Items from a dataset:
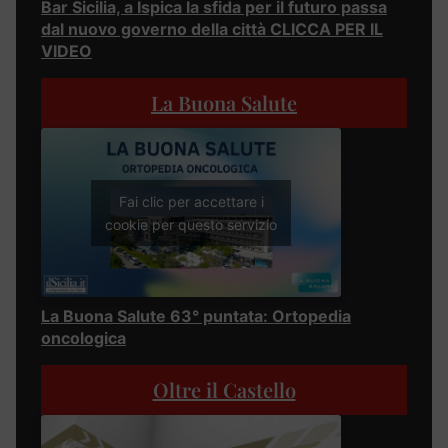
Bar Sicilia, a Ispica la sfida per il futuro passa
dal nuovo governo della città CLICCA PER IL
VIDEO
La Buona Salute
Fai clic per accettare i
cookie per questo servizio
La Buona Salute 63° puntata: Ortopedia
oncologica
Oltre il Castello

---

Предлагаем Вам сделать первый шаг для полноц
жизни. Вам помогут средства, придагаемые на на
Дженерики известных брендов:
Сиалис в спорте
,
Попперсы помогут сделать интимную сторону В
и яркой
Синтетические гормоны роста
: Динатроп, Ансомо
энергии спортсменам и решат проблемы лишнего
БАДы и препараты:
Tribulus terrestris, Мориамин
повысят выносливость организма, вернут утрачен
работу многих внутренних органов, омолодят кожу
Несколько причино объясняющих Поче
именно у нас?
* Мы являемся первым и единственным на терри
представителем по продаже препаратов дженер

• _WHAT IS NEEDED_
Return word for word the lines above from the line with "Несколько причино объясняющих Поче" to the line with "представителем по продаже препаратов дженер", including both and leaving out all others.

• _TASK RESPONSE_
Несколько причино объясняющих Поче
именно у нас?
* Мы являемся первым и единственным на терри
представителем по продаже препаратов дженер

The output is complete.